They began to research this discovery over a period of seven years. The following are the results of their search. When we consider the struggle our founders had in constructing our Constitution, taking into account all their varying personalities, it is a miracle of the largest proportions that any final consensus was ever achieved. Thankfully they were able to put aside many of their personal wishes so that we can have, what they finally regarded was the best Republican form of government that could be constructed.
The Constitution would not, however, erase human natures disposition for disagreement and selfish desires for power over principle. The “two party” system of government was in the works from the beginning. After the election of John Adams in 1800 the two party systems would be firmly in place embodied in the Federalist and the Republicans, each with a unique ideology and purpose.
There were many conservative Federalist who desired a centralized government. On the other hand the Anti-Federalist Republicans were skeptical of the Constitutional powers ability to protect citizen’s rights. They desired additional amendments to insure citizen sovereignty.
They were equally unsure that powers of honor and titles of nobility might not become a part of the new system, and give rise to a new Monarchy.
From the beginning of President Washington s’ first administration these concerns were evident. His vice president John Adams counseled with senators on how to receive the President into the congressional chambers. Should they stand or sit? (They stood). How should the President be addressed? Adams suggested, “His Highness, the President of the United States of America and Protector of Their Liberties.” This was definitely too English; in the end the House agreed that “The President of the United States” would do just fine.
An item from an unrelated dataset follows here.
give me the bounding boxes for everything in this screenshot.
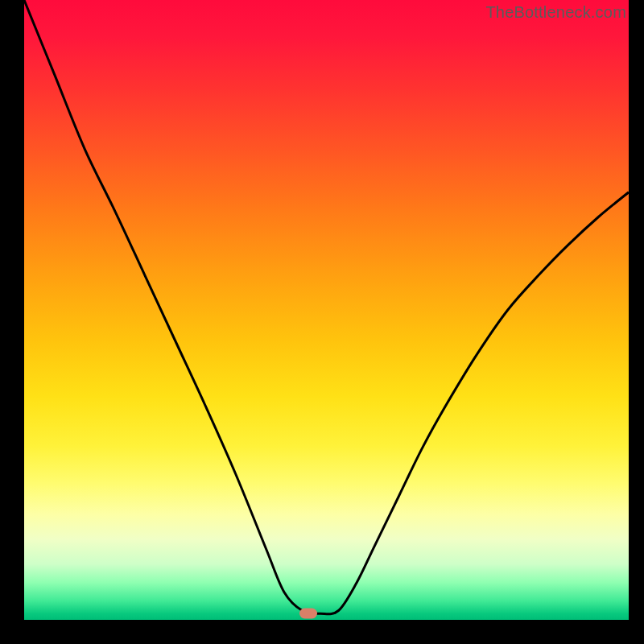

It was not long before Thomas Jefferson, and James Madison were convinced that Alexander Hamilton, as Treasury Secretary, was leading the way towards creating a moneyed oligarchy and that titles of nobility would come next. Madison, for one, was fearful of the destruction of the new “Republic.” The idea of turning bankers, investors, and lawyers into baron s’, earls and esquires reeked of monarchical controls for which the revolution spilled its blood to prevent only a few years previous.
Amongst the original 145 to 200 amendments proposed in 1789 as a Bill of Rights for the people was an amendment introduced by Senator Tristram Dalton of Massachusetts, which sought to prohibit and provide a penalty for any American accepting a “Title of Nobility.” (RG 46 Records of the U.S. Senate). It was not passed but it was the first time such an amendment was proposed.
Senator Dalton was born at Newbury Mass 28 May1738. He graduated from Harvard Law in 1755, he was admitted to the bar but never practiced law. Instead he went into the mercantile business. He was a member of the House of Representatives from 1782 to 1788, and speaker in 1784-85. He was elected to the Senate 1789 to 1791.
It was at this time when the original Bill of Rights was being formed when he introduced his Title of Nobility legislation. Dalton died at Boston Mass May 30, 1817. On January 21, 1793 as a roaring crowd of Parisians looked on, the head of Louis Capet formerly His Majesty Louis XVI toppled into the Basket as the blade of the guillotine severed it from his body. This created, at least for a short time, a second Republic. The hopes of a number of nations, inspired by our revolutionary triumph over Britain were testing the old Monarchical controls in Europe and elsewhere.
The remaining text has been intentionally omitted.